--- Listed records Enclosed Below ---
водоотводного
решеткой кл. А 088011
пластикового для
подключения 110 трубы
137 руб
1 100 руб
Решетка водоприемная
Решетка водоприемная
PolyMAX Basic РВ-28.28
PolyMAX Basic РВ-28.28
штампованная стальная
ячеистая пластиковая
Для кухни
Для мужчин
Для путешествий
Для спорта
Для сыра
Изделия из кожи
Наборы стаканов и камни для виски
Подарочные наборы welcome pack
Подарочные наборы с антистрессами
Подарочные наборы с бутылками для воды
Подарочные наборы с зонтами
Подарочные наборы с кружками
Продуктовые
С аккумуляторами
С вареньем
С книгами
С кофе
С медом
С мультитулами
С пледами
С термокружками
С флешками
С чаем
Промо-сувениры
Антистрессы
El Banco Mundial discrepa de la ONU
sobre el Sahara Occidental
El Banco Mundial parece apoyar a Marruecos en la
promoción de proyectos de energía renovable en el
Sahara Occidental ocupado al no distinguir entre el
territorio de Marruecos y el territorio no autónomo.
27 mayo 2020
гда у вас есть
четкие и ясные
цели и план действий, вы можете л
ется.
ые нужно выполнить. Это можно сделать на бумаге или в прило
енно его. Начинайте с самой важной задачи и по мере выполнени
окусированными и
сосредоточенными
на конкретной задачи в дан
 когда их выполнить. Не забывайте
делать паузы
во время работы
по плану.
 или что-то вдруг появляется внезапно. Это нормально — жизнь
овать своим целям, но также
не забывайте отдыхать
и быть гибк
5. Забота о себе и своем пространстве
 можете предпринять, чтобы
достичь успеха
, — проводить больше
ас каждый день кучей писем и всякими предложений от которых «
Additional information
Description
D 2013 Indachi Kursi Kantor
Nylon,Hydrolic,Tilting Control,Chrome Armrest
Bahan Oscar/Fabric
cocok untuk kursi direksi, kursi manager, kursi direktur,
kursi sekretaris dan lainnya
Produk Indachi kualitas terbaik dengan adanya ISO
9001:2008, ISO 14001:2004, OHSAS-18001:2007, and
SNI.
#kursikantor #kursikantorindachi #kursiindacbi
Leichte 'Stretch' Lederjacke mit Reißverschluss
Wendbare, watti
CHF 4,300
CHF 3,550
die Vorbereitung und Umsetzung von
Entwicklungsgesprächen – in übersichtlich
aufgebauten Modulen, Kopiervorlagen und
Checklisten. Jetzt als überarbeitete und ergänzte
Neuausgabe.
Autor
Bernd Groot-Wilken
--- End of Enclosed Listed records ---
Task to carry out:
Every record above is to be transcribed exactly.

Exercise answer:
водоотводного
решеткой кл. А 088011
пластикового для
подключения 110 трубы
137 руб
1 100 руб
Решетка водоприемная
Решетка водоприемная
PolyMAX Basic РВ-28.28
PolyMAX Basic РВ-28.28
штампованная стальная
ячеистая пластиковая
Для кухни
Для мужчин
Для путешествий
Для спорта
Для сыра
Изделия из кожи
Наборы стаканов и камни для виски
Подарочные наборы welcome pack
Подарочные наборы с антистрессами
Подарочные наборы с бутылками для воды
Подарочные наборы с зонтами
Подарочные наборы с кружками
Продуктовые
С аккумуляторами
С вареньем
С книгами
С кофе
С медом
С мультитулами
С пледами
С термокружками
С флешками
С чаем
Промо-сувениры
Антистрессы
El Banco Mundial discrepa de la ONU
sobre el Sahara Occidental
El Banco Mundial parece apoyar a Marruecos en la
promoción de proyectos de energía renovable en el
Sahara Occidental ocupado al no distinguir entre el
territorio de Marruecos y el territorio no autónomo.
27 mayo 2020
гда у вас есть
четкие и ясные
цели и план действий, вы можете л
ется.
ые нужно выполнить. Это можно сделать на бумаге или в прило
енно его. Начинайте с самой важной задачи и по мере выполнени
окусированными и
сосредоточенными
на конкретной задачи в дан
 когда их выполнить. Не забывайте
делать паузы
во время работы
по плану.
 или что-то вдруг появляется внезапно. Это нормально — жизнь
овать своим целям, но также
не забывайте отдыхать
и быть гибк
5. Забота о себе и своем пространстве
 можете предпринять, чтобы
достичь успеха
, — проводить больше
ас каждый день кучей писем и всякими предложений от которых «
Additional information
Description
D 2013 Indachi Kursi Kantor
Nylon,Hydrolic,Tilting Control,Chrome Armrest
Bahan Oscar/Fabric
cocok untuk kursi direksi, kursi manager, kursi direktur,
kursi sekretaris dan lainnya
Produk Indachi kualitas terbaik dengan adanya ISO
9001:2008, ISO 14001:2004, OHSAS-18001:2007, and
SNI.
#kursikantor #kursikantorindachi #kursiindacbi
Leichte 'Stretch' Lederjacke mit Reißverschluss
Wendbare, watti
CHF 4,300
CHF 3,550
die Vorbereitung und Umsetzung von
Entwicklungsgesprächen – in übersichtlich
aufgebauten Modulen, Kopiervorlagen und
Checklisten. Jetzt als überarbeitete und ergänzte
Neuausgabe.
Autor
Bernd Groot-Wilken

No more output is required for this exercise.